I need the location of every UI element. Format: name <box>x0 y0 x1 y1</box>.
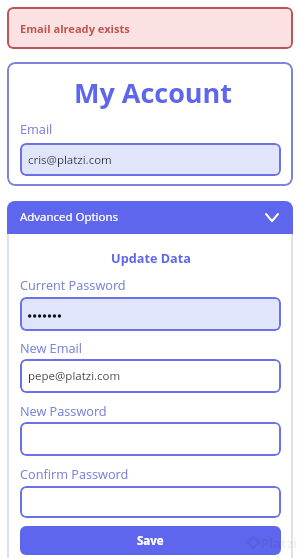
staticText: Email already exists <box>20 21 130 36</box>
staticText: Advanced Options <box>20 209 118 225</box>
button[interactable]: cris@platzi.com <box>20 143 281 176</box>
staticText: Confirm Password <box>20 465 129 482</box>
staticText: Email <box>20 120 53 137</box>
staticText: New Password <box>20 402 107 419</box>
staticText: New Email <box>20 339 82 356</box>
staticText: My Account <box>10 74 296 111</box>
staticText: pepe@platzi.com <box>28 368 121 384</box>
staticText: cris@platzi.com <box>28 152 112 168</box>
button[interactable] <box>20 422 281 456</box>
staticText: Save <box>137 533 164 549</box>
button[interactable]: Advanced Options <box>7 201 293 234</box>
staticText: Update Data <box>20 249 282 266</box>
button[interactable] <box>20 297 281 331</box>
button[interactable]: Save <box>20 526 281 555</box>
button[interactable] <box>20 486 281 518</box>
button[interactable]: pepe@platzi.com <box>20 359 281 393</box>
staticText: Current Password <box>20 276 126 293</box>
other: Collapse advanced options <box>265 213 279 222</box>
staticText: Platzi <box>261 534 297 552</box>
button[interactable]: Email already exists <box>7 7 293 49</box>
+ + + + + + +
PROBLEM DETAILS - Repeat the data verbatim, excluding all pictures.

ANSWER SPACE -
I need the location of every UI element. Format: name <box>x0 y0 x1 y1</box>.
staticText: Email already exists <box>20 21 130 36</box>
staticText: Advanced Options <box>20 209 118 225</box>
button[interactable]: cris@platzi.com <box>20 143 281 176</box>
staticText: Confirm Password <box>20 465 129 482</box>
staticText: Email <box>20 120 53 137</box>
staticText: New Password <box>20 402 107 419</box>
staticText: New Email <box>20 339 82 356</box>
staticText: My Account <box>10 74 296 111</box>
staticText: pepe@platzi.com <box>28 368 121 384</box>
staticText: cris@platzi.com <box>28 152 112 168</box>
button[interactable] <box>20 422 281 456</box>
staticText: Save <box>137 533 164 549</box>
button[interactable]: Advanced Options <box>7 201 293 234</box>
staticText: Update Data <box>20 249 282 266</box>
button[interactable] <box>20 297 281 331</box>
button[interactable]: Save <box>20 526 281 555</box>
button[interactable] <box>20 486 281 518</box>
button[interactable]: pepe@platzi.com <box>20 359 281 393</box>
staticText: Current Password <box>20 276 126 293</box>
other: Collapse advanced options <box>265 213 279 222</box>
staticText: Platzi <box>261 534 297 552</box>
button[interactable]: Email already exists <box>7 7 293 49</box>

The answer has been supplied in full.